Environment reports concerning Cat Tien could be fake

Update: 21/07/2011
A group of scientists who made a field trip to the area near Cat Tien National Park where two hydropower projects are planned said Thursday environment impact assessments for them could have been made up.

The scientists from the Vietnam Academy of Science and Technology’s Institute of Tropical Biology, accompanied by reporters from the Tuoi Tre newspaper, concluded after their one-week trip that the report contained many wrongful facts.

Those who made the report did not actually survey the area, they said.

The Southern Institute for Water Resources Planning (SIWRP) claimed it was assigned by the Ministry of Agriculture and Rural Development (MARD) to make the report on environment impacts of the Dong Nai 6 and Dong Nai 6A dams that would encroach on the national park.

The dams, of which the investor is the Duc Long Gia Lai Group, would submerge 137.5 hectares of forest in the UNESCO listed biosphere reserve.

However, the SIWRP report says “there are no protected ecosystems and no endangered species in the submerged area of the two projects.”

Vu Ngoc Long, deputy chief of the Institute of Tropical Biology, who led the inspection team, said: “I think the people who made the report did not go to the sites where the two projects are planned to be built on.”

“The dams would encroach on a stretch of primeval forest of the park, where we found many kinds of precious timber in the IUCN Red List of Threatened Species, as well as valuable plant species.

“We also found a number of animals listed in the Vietnam Red List such as the black-shanked douc, the stump-tailed macaque, the pig-tailed macaque and the small Indian civet.”

According to the scientists, several details of the SIWRP report were copied from documents and environmental impact assessments of other projects.

For example, the report says: “The projects would provide electricity for the southern region, boosting economic development of the region, particularly remote districts of Quang Nam Province.”

In fact, the projects are planned to be built on the banks of the Dong Nai River, which does not run through the Quang Nam Province in the central region.

Tran Van Thanh, director of the Cat Tien National Park, said that although the two projects would encroach on a small area of the 72,000 hectare park, they would affect its ecosystem and increase risks of illegal logging and poaching.

These risks are not mentioned in the report, he noted.

Risks

Scientists also raised concerns about the livelihood of residents who live in the planned sites of the projects in Lam Dong, Dak Nong and Binh Phuoc provinces.

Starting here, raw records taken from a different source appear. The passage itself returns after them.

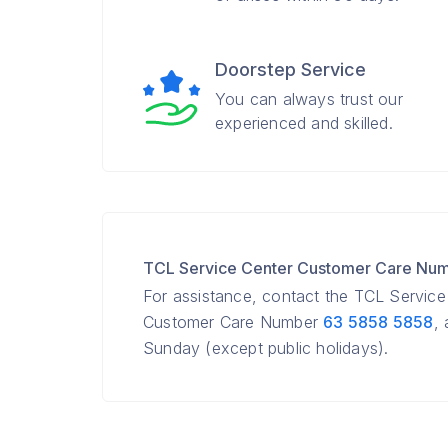
Doorstep Service
You can always trust our
experienced and skilled.
TCL Service Center Customer Care Nu
For assistance, contact the TCL Servic
Customer Care Number
63 5858 5858
,
Sunday (except public holidays).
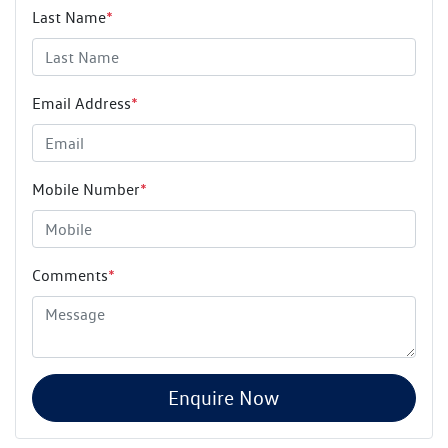
Last Name
*
Email Address
*
Mobile Number
*
Comments
*
Enquire Now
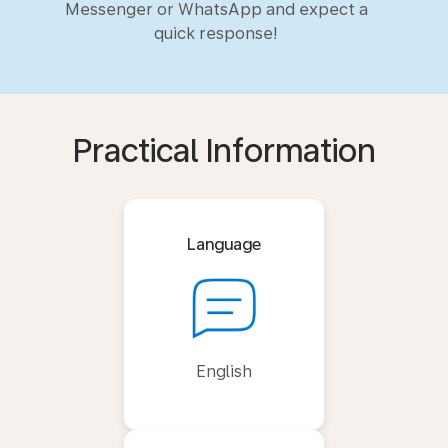
Messenger or WhatsApp and expect a
quick response!
Practical Information
Language
English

Lam Dinh Uy, an environment expert at the institute, said riverside farming of 30 M’Nong ethnic households on the upper stream of the Dong Nai 6A dam would be directly affected.

Several dozens of households that make a living by fishing on the lower stream will lose their jobs, he said.

Environmental group WWF Vietnam has warned that the two dams would directly affect the park’s ecosystem, especially the Bau Sau (Crocodile Lake) wetlands.

The Bau Sau is among the most primeval freshwater ecosystems in Vietnam, which needs to be protected, the group said.

If the two dams are built, around 1,000 tons of explosives will be used for site clearance. The noise will affect the habitat of animals and humans near the projects, according to WWF.

There is no doubt that the projects will pose huge threats to the park’s ecosystem, including extinction of ear-extinct species, the scientists said.

Dr. Le Anh Tuan of Can Tho University told Tuoi Tre that a National Assembly resolution stated that any projects which would encroach on 50 hectares that belong to nature reserves and protected forests must be submitted to the National Assembly for discussion and approval.

“So the fate of the Dong Nai 6 and Dong Nai 6A must be determined by the Assembly,” he said.